Ode to Tony...
I've had a hard time focusing today. Ever since I heard that Anthony Bourdain had died, my brain has just been all over the place. I didn't know the man personally, but somewhere inside, I have a familiarity with Tony that I don't usually get from celebrities. He was real. And today, he showed just how real.
We started watching his shows several years ago, and were immediately hooked. His way of communicating with his audience, his habit of shocking you by eating something that obviously wasn't meant to be eaten and his honesty were irresistible. Again, he was real.
When he and his crew were stuck in Beirut in the middle of a war or when he ate on plastic furniture with President Obama in Vietnam, he was real. And when he dined at the finest restaurants in the world, his personality always came through. He was real.
I think the reason why I'm seeing such an outpouring on social media today over his suicide is that he was such a refreshing change from what we've come to expect from entertainment - plastic people molded to sell stuff and manipulate the public. Tony just wanted to tell stories of real people in real life enjoying real food and family.
Unlike so many of those in the public eye, he wasn't afraid to admit to a mistake or air his dirty laundry. He had nothing to hide - until he did. He was obviously hiding his struggles with mental illness. Maybe depression? Maybe the stress of success? Or maybe feeling he was undeserving of the happiness he had recently found?

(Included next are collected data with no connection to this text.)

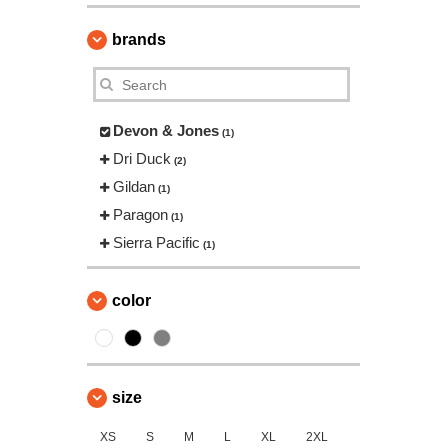
brands
Devon & Jones
(1)
Dri Duck
(2)
Gildan
(1)
Paragon
(1)
Sierra Pacific
(1)
color
size
XS
S
M
L
XL
2XL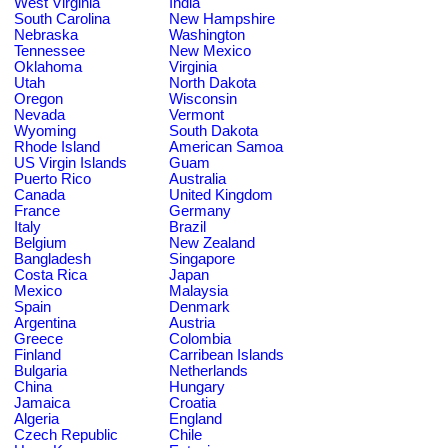
West Virginia
India
South Carolina
New Hampshire
Nebraska
Washington
Tennessee
New Mexico
Oklahoma
Virginia
Utah
North Dakota
Oregon
Wisconsin
Nevada
Vermont
Wyoming
South Dakota
Rhode Island
American Samoa
US Virgin Islands
Guam
Puerto Rico
Australia
Canada
United Kingdom
France
Germany
Italy
Brazil
Belgium
New Zealand
Bangladesh
Singapore
Costa Rica
Japan
Mexico
Malaysia
Spain
Denmark
Argentina
Austria
Greece
Colombia
Finland
Carribean Islands
Bulgaria
Netherlands
China
Hungary
Jamaica
Croatia
Algeria
England
Czech Republic
Chile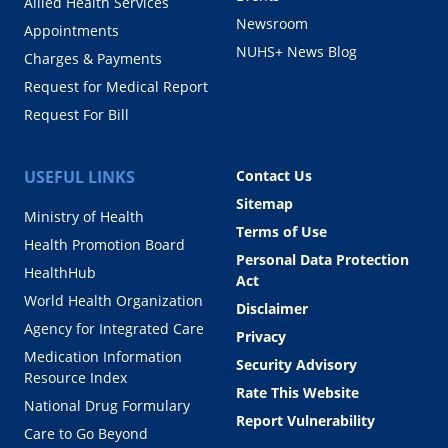
Allied Health Services
Newsroom
Appointments
NUHS+ News Blog
Charges & Payments
Request for Medical Report
Request For Bill
USEFUL LINKS
Contact Us
Sitemap
Ministry of Health
Terms of Use
Health Promotion Board
Personal Data Protection
HealthHub
Act
World Health Organization
Disclaimer
Agency for Integrated Care
Privacy
Medication Information
Security Advisory
Resource Index
Rate This Website
National Drug Formulary
Report Vulnerability
Care to Go Beyond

It's so ironic that the one time he truly needed to be real and seek help was the time he chose not to. We may never know why he decided to say goodbye in the way he did, but hopefully someone else who is thinking about it will have second thoughts and seek help. I would hope that his loss will not be in vain.
Melissa and I made a fun list one day of the people who we would like to hang out with and have a beer. Anthony was at the top of my list. He just seemed like someone who you could spend hours bullshitting with over some beers and burgers. We welcomed him into our home and he became family.

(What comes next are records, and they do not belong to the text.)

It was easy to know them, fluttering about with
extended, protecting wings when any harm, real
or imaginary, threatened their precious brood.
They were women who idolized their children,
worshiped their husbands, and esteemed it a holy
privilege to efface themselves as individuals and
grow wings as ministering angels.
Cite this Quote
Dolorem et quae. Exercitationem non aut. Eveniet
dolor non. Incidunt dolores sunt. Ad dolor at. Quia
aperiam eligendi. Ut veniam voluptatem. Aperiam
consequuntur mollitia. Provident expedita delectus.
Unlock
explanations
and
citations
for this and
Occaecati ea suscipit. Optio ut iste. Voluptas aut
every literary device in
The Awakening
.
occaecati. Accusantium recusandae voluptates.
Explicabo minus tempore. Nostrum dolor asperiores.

It seems like every advertising campaign or television show tries to portray its characters as being genuine or authentic - somebody who you can identify with. Maybe losing Tony will be a wake-up call for all of us to open ourselves to adventures, food, cultures and people the way he did. Maybe losing Tony will push us all to be a little more real.
If you or someone you know is struggling and needs help, take advantage of the National Suicide Prevention Lifeline!